Les Vikings n’étaient pas blonds et n’avaient pas les yeux bleus !!!

En tout cas pas tous !

C’est ce que nous révèle une très sérieuse étude danoise publiée dans la non moins sérieuse revue (britannique !) Nature. Non que les colons venus en Islande soient partis d’Espagne ou du Portugal, tels des Conquistadors, mais parce que les pays scandinaves avaient reçu un nombre élevé de peuplades venues d’Europe centrale et du sud, dont beaucoup auraient ensuite poursuivi leur chemin alors que les paysans scandinaves restaient calmement chez eux. Les analyses génétiques sont impitoyables !

Vikings du 21èmes siècle…

Elles confortent par contre que les Vikings, bruns mais parfois blonds ou roux, venus en Islande sont bien partis de Norvège et des îles britanniques sur lesquelles ils s’étaient installés auparavant. Elles confirment aussi que ce sont des familles entières, voire des clans, qui font le voyage, vérifiant ainsi le Landnámabók. Le grand poète Egill Skalla Grímsson va s’en trouver rasséréné, lui qui était moqué pour sa chevelure noire et sa laideur.
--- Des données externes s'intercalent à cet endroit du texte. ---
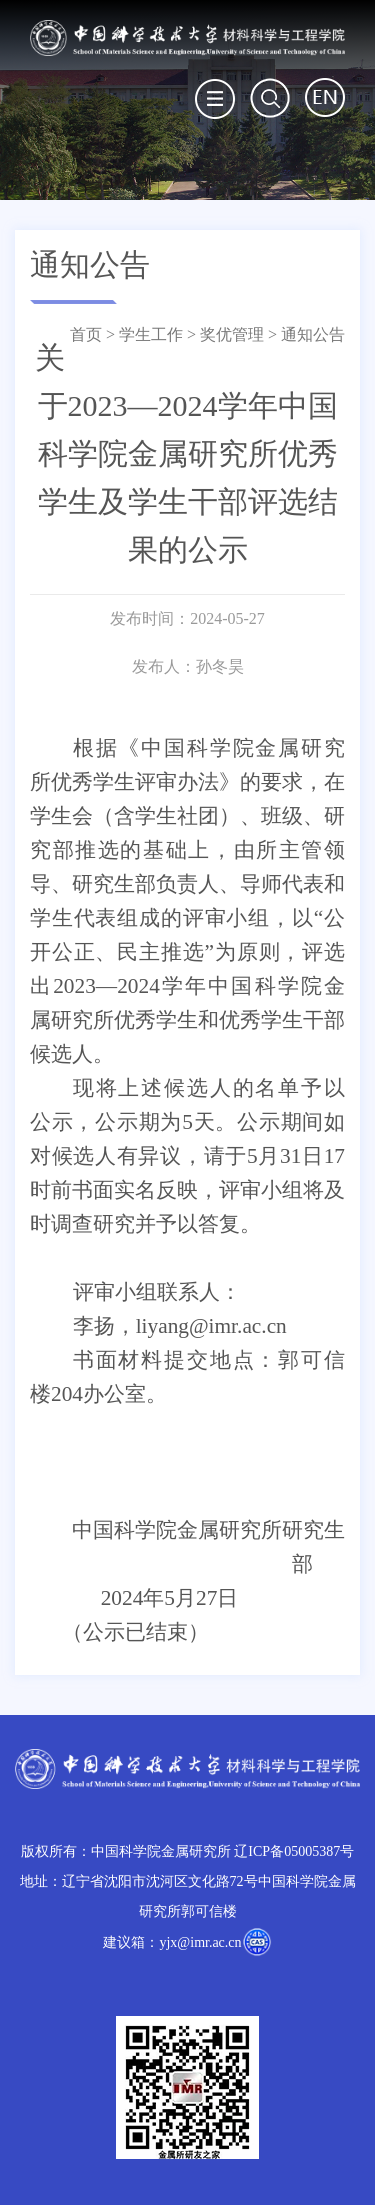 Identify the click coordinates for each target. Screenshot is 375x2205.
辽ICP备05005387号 (294, 1851)
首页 (86, 334)
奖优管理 (232, 334)
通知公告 (313, 334)
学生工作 (151, 334) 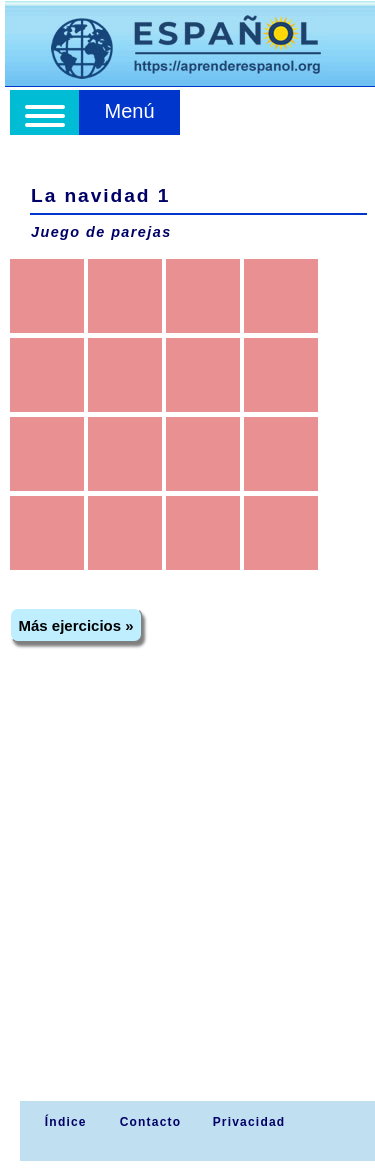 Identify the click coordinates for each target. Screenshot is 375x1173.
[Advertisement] (187, 903)
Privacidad (249, 1122)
Ce n’est, selon les auteurs de l’article, que depuis le 19ème siècle et le nationalisme romantique que les Vikings sont tous blonds et ont les yeux bleus. Ce qui explique que tel étudiant islandais en sciences politiques, très blond et devenu plus tard président de son pays, ait pu m’expliquer – il n’était pas le seul ! – voici plus d’un demi-siècle que ses concitoyens devaient leur robustesse physique et intellectuelle à leurs ancêtres aristocratiques scandinaves, sélectionnés par une traversée périlleuse et des conditions de vie difficiles.

Covid : point au 12 septembre – l’école

Dans ma dernière chronique je mentionnais l’inquiétude des autorités par rapport à un retour de Covid, qui les avait conduites à un resserrement des règles de convivialité et surtout à doubler les tests à l’entrée dans l’île malgré les protestations des professionnels du tourisme. Le graphique ci-dessous montre une sensible amélioration de la situation,

où le taux d’incidence interne (nombre de cas sur les deux dernières semaines rapporté à 100000 habitants) est tombé à 10.6 et à 5.5 à l’aéroport. Une seule personne est hospitalisée. Le nombre de tests a aussi diminué, en interne de 501 le 15 août à 334 le 12 septembre, et de 3191 à 755 à l’arrivée à Keflavík. Ce qui montre que le double test a réduit à presque rien le flux de touristes étrangers.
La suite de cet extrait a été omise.